DATA TO USE:
#####

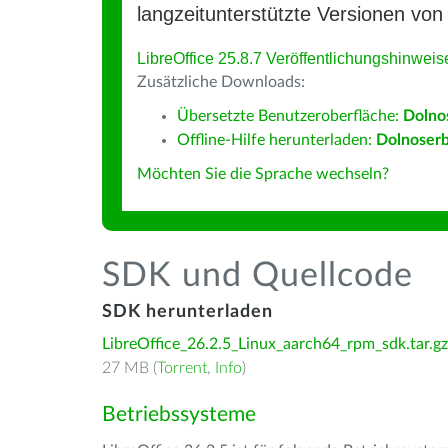
langzeitunterstützte Versionen von 
LibreOffice 25.8.7 Veröffentlichungshinweis
Zusätzliche Downloads:
Übersetzte Benutzeroberfläche:
Dolno
Offline-Hilfe herunterladen:
Dolnoserb
Möchten Sie die Sprache wechseln?
SDK und Quellcode
SDK herunterladen
LibreOffice_26.2.5_Linux_aarch64_rpm_sdk.tar.gz
27 MB (
Torrent
,
Info
)
Betriebssysteme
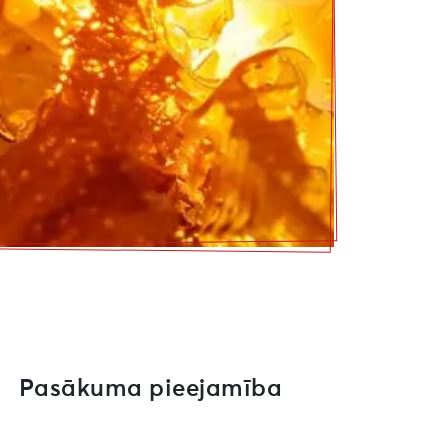
Pasākuma pieejamība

#####

Retype each line above exactly. Leave the images out.

langzeitunterstützte Versionen von 
LibreOffice 25.8.7 Veröffentlichungshinweis
Zusätzliche Downloads:
Übersetzte Benutzeroberfläche:
Dolno
Offline-Hilfe herunterladen:
Dolnoserb
Möchten Sie die Sprache wechseln?
SDK und Quellcode
SDK herunterladen
LibreOffice_26.2.5_Linux_aarch64_rpm_sdk.tar.gz
27 MB (
Torrent
,
Info
)
Betriebssysteme
Pasākuma pieejamība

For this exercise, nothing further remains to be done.